Street vendors: Mayor’s decision ‘put us out of work’
‘Hostage is the word. They’re being held hostage for sure.’
- Max Blau
- Atlanta vendors protest outside City Hall
Atlanta’s street vendors who were told to pack up their goods by city officials earlier this year staged another round of protests outside City Hall today to demand they be allowed to sell items on the city’s sidewalks.
Dozens of supporters called on Mayor Kasim Reed to revamp city laws currently prohibiting vendors from selling or displaying goods on public sidewalks.
Larry Miller, president of the Atlanta Vendors Association, tells CL that he wants the mayor to sign an executive order “to put vendors back to work immediately.”
“I’ve been vending in the city for over 30 years and this is the first time any mayor has shut down public property vending,” Miller says. “It’s affected households, children, and also disabled veterans, the handicapped, and blind people who vend every day in the city. They shut them down without due process or our Fourteenth Amendment right. It’s been violated, but no one has stepped up to make the mayor answer for it.

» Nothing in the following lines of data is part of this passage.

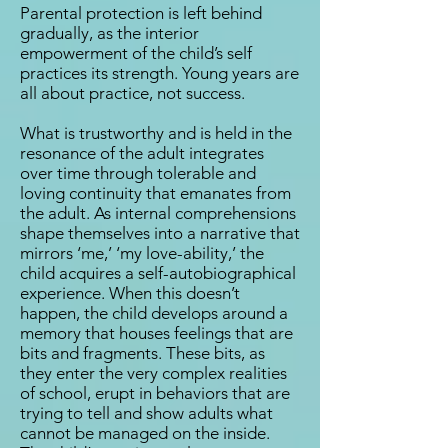
Parental protection is left behind
gradually, as the interior
empowerment of the child’s self
practices its strength. Young years are
all about practice, not success.
What is trustworthy and is held in the
resonance of the adult integrates
over time through tolerable and
loving continuity that emanates from
the adult. As internal comprehensions
shape themselves into a narrative that
mirrors ‘me,’ ‘my love-ability,’ the
child acquires a self-autobiographical
experience. When this doesn’t
happen, the child develops around a
memory that houses feelings that are
bits and fragments. These bits, as
they enter the very complex realities
of school, erupt in behaviors that are
trying to tell and show adults what
cannot be managed on the inside.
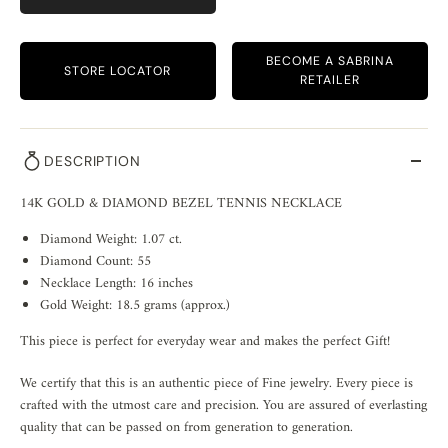
BECOME A SABRINA
STORE LOCATOR
RETAILER
DESCRIPTION
14K GOLD & DIAMOND BEZEL TENNIS NECKLACE
Diamond Weight: 1.07 ct.
Diamond Count: 55
Necklace Length: 16 inches
Gold Weight: 18.5 grams (approx.)
This piece is perfect for everyday wear and makes the perfect Gift!
We certify that this is an authentic piece of Fine jewelry. Every piece is
crafted with the utmost care and precision. You are assured of everlasting
quality that can be passed on from generation to generation.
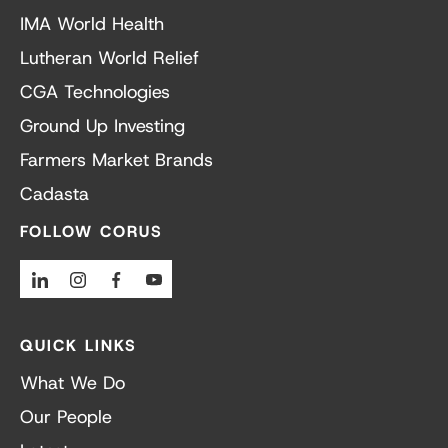
IMA World Health
Lutheran World Relief
CGA Technologies
Ground Up Investing
Farmers Market Brands
Cadasta
FOLLOW CORUS
Linkedin
Instagram
Facebook
Youtube
QUICK LINKS
What We Do
Our People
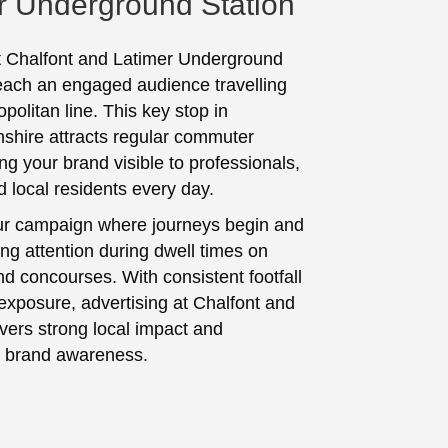
r Underground Station
t Chalfont and Latimer Underground
reach an engaged audience travelling
politan line. This key stop in
hire attracts regular commuter
ing your brand visible to professionals,
d local residents every day.
ur campaign where journeys begin and
ing attention during dwell times on
nd concourses. With consistent footfall
exposure, advertising at Chalfont and
ivers strong local impact and
 brand awareness.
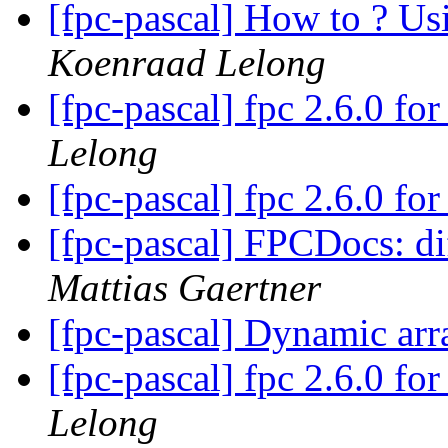
[fpc-pascal] How to ? Us
Koenraad Lelong
[fpc-pascal] fpc 2.6.0 f
Lelong
[fpc-pascal] fpc 2.6.0 f
[fpc-pascal] FPCDocs: di
Mattias Gaertner
[fpc-pascal] Dynamic ar
[fpc-pascal] fpc 2.6.0 f
Lelong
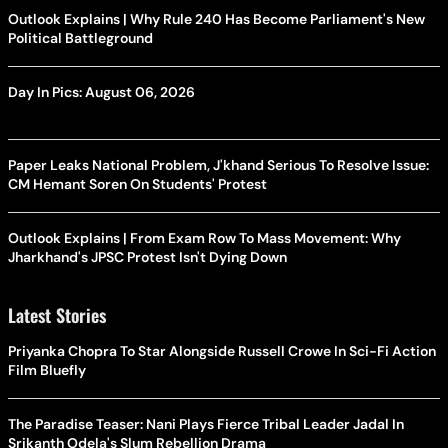
Outlook Explains | Why Rule 240 Has Become Parliament's New
Political Battleground
Day In Pics: August 06, 2026
Paper Leaks National Problem, J'khand Serious To Resolve Issue:
CM Hemant Soren On Students' Protest
Outlook Explains | From Exam Row To Mass Movement: Why
Jharkhand's JPSC Protest Isn't Dying Down
Latest Stories
Priyanka Chopra To Star Alongside Russell Crowe In Sci-Fi Action
Film Bluefly
The Paradise Teaser: Nani Plays Fierce Tribal Leader Jadal In
Srikanth Odela's Slum Rebellion Drama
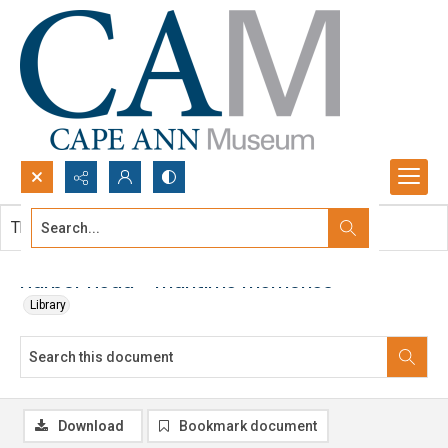
Search...
This document contains no images.
Advanced search
Harbor Head - maritime memories
Library
Download
Bookmark document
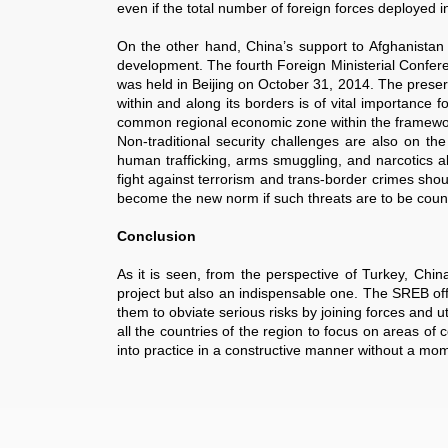
even if the total number of foreign forces deployed in
On the other hand, China’s support to Afghanistan wi
development. The fourth Foreign Ministerial Confere
was held in Beijing on October 31, 2014. The preserv
within and along its borders is of vital importance 
common regional economic zone within the framework
Non-traditional security challenges are also on the r
human trafficking, arms smuggling, and narcotics all
fight against terrorism and trans-border crimes shou
become the new norm if such threats are to be count
Conclusion
As it is seen, from the perspective of Turkey, Chin
project but also an indispensable one. The SREB offer
them to obviate serious risks by joining forces and ut
all the countries of the region to focus on areas of 
into practice in a constructive manner without a mom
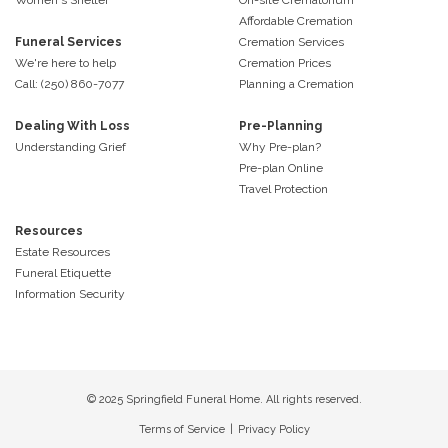
Affordable Cremation
Funeral Services
Cremation Services
We're here to help
Cremation Prices
Call: (250) 860-7077
Planning a Cremation
Dealing With Loss
Pre-Planning
Understanding Grief
Why Pre-plan?
Pre-plan Online
Travel Protection
Resources
Estate Resources
Funeral Etiquette
Information Security
© 2025 Springfield Funeral Home. All rights reserved.
Terms of Service
|
Privacy Policy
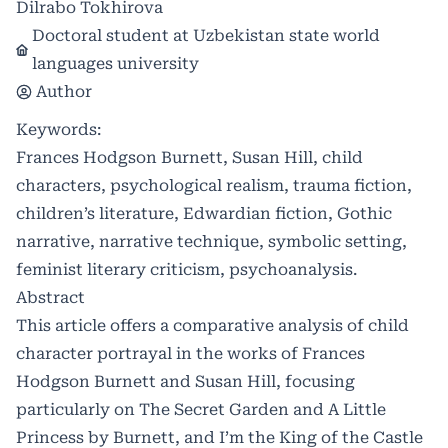
Dilrabo Tokhirova
Doctoral student at Uzbekistan state world
languages university
Author
Keywords:
Frances Hodgson Burnett, Susan Hill, child
characters, psychological realism, trauma fiction,
children’s literature, Edwardian fiction, Gothic
narrative, narrative technique, symbolic setting,
feminist literary criticism, psychoanalysis.
Abstract
This article offers a comparative analysis of child
character portrayal in the works of Frances
Hodgson Burnett and Susan Hill, focusing
particularly on The Secret Garden and A Little
Princess by Burnett, and I’m the King of the Castle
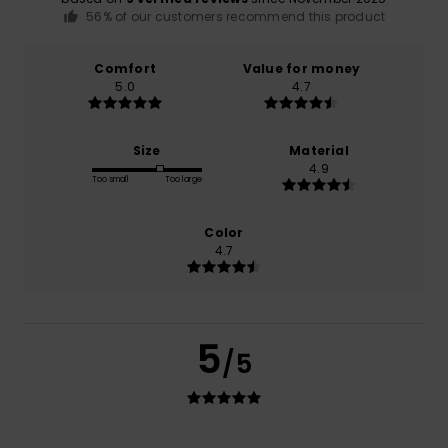
56% of our customers recommend this product
Comfort
Value for money
5.0
4.7
Size
Material
4.9
Too small
Too large
Color
4.7
5
/5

We’re here to try and get the answers today.”
Reed’s office ordered Atlanta Police to shut down vendors prior to the Final Four in March - an effort that some critics claim was done to clean up the city’s streets before the massive sports event. The move followed a Fulton County judge’s decision last December to throw out a controversial contract from 2009 that required vendors to lease private kiosks for up to $1,450 per month - up from $250 per year for a vending license on public property. No new vending ordinance has been crafted, which led Reed to ban all vending on public property for the time being.
Since then, street vendors have continued to rally outside City Hall and during Atlanta City Council meetings.

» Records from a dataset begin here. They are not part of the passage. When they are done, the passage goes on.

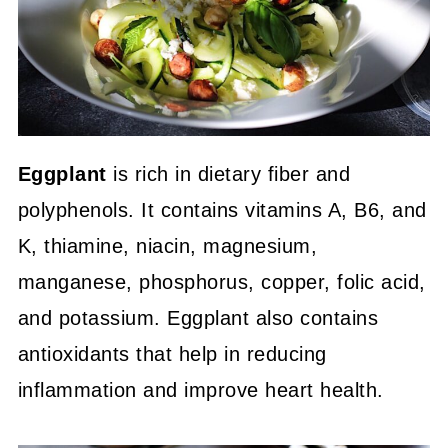
Eggplant
is rich in dietary fiber and
polyphenols. It contains vitamins A, B6, and
K, thiamine, niacin, magnesium,
manganese, phosphorus, copper, folic acid,
and potassium. Eggplant also contains
antioxidants that help in reducing
inflammation and improve heart health.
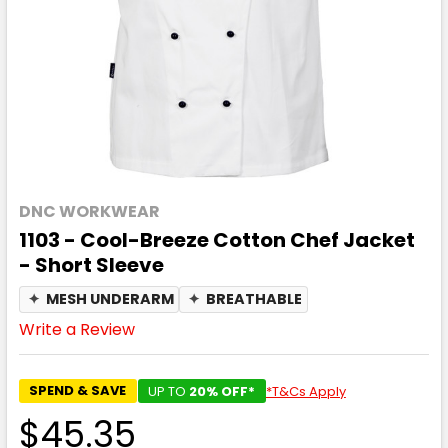
DNC WORKWEAR
1103 - Cool-Breeze Cotton Chef Jacket
- Short Sleeve
✦
MESH UNDERARM
✦
BREATHABLE
Write a Review
SPEND & SAVE
UP TO
20% OFF*
*T&Cs Apply
$45.35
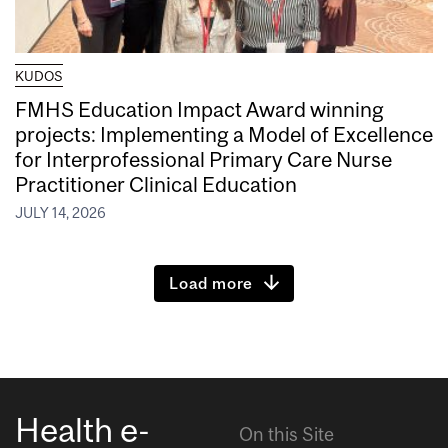
KUDOS
FMHS Education Impact Award winning
projects: Implementing a Model of Excellence
for Interprofessional Primary Care Nurse
Practitioner Clinical Education
JULY 14, 2026
Load more
Health e-
On this Site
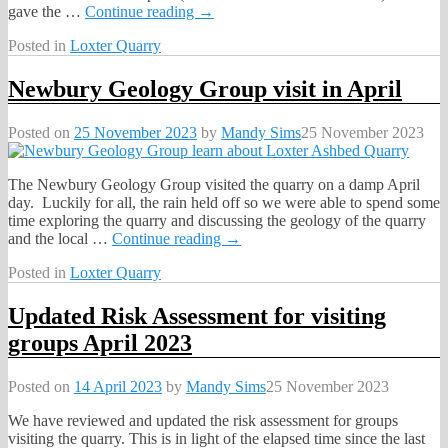
gave the
…
Continue reading →
Posted in
Loxter Quarry
Newbury Geology Group visit in April
Posted on
25 November 2023
by
Mandy Sims
25 November 2023
The Newbury Geology Group visited the quarry on a damp April
day. Luckily for all, the rain held off so we were able to spend some
time exploring the quarry and discussing the geology of the quarry
and the local
…
Continue reading →
Posted in
Loxter Quarry
Updated Risk Assessment for visiting
groups April 2023
Posted on
14 April 2023
by
Mandy Sims
25 November 2023
We have reviewed and updated the risk assessment for groups
visiting the quarry. This is in light of the elapsed time since the last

Miller told CL that vendors have recently gained support from City Council’s public safety committee, which he says has signed off on a public vending proposal. He hopes that other councilmembers will stand by their efforts, but thinks that it could take the election of another mayor in this November’s municipal elections to bring about change. For now, MIller is uncertain whether anything will happen given the way, he says, that Reed has commandeered the City Council’s power.
“‘Hostage’ is the word,” says Miller. “They’re being held hostage, for sure.”
Reed spokesman Anne Torres said the mayor’s office can’t respond to Miller’s remarks due to pending litigation, but she briefly touched on the city’s next steps regarding the issue.
“The city plans to establish a vending program that is appropriate for a city of our size and stature and we expect to implement it by the end of the year,” Torres tells CL.
This story has been updated to include additional information.